═════ Data for analysis ═════

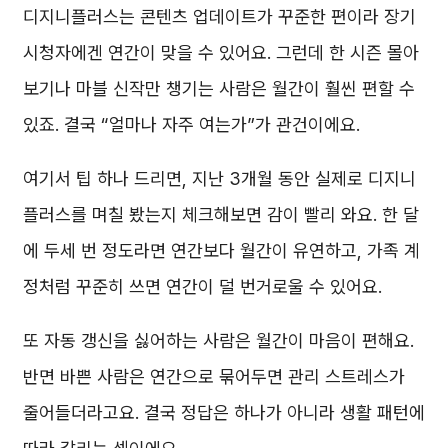
디지니플러스는 콘텐츠 업데이트가 꾸준한 편이라 장기
시청자에겐 연간이 맞을 수 있어요. 그런데 한 시즌 몰아
보기나 마블 신작만 챙기는 사람은 월간이 훨씬 편할 수
있죠. 결국 “얼마나 자주 여는가”가 관건이에요.
여기서 팁 하나 드리면, 지난 3개월 동안 실제로 디지니
플러스를 며칠 봤는지 체크해보면 감이 빨리 와요. 한 달
에 두세 번 정도라면 연간보다 월간이 유연하고, 가족 계
정처럼 꾸준히 쓰면 연간이 덜 번거로울 수 있어요.
또 자동 갱신을 싫어하는 사람은 월간이 마음이 편해요.
반면 바쁜 사람은 연간으로 묶어두면 관리 스트레스가
줄어들더라고요. 결국 정답은 하나가 아니라 생활 패턴에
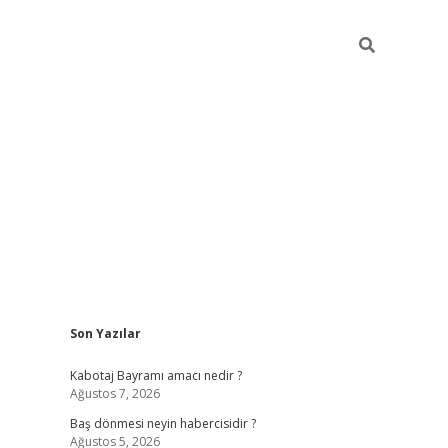
Sidebar
Son Yazılar
ilbet
vd casino giriş
vdcasino
https://www.be
Kabotaj Bayramı amacı nedir ?
Ağustos 7, 2026
Baş dönmesi neyin habercisidir ?
Ağustos 5, 2026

═════

Keep only the lines from the line with "Ağustos 7, 2026" to the end of the records above, and repeat them exactly.

Ağustos 7, 2026
Baş dönmesi neyin habercisidir ?
Ağustos 5, 2026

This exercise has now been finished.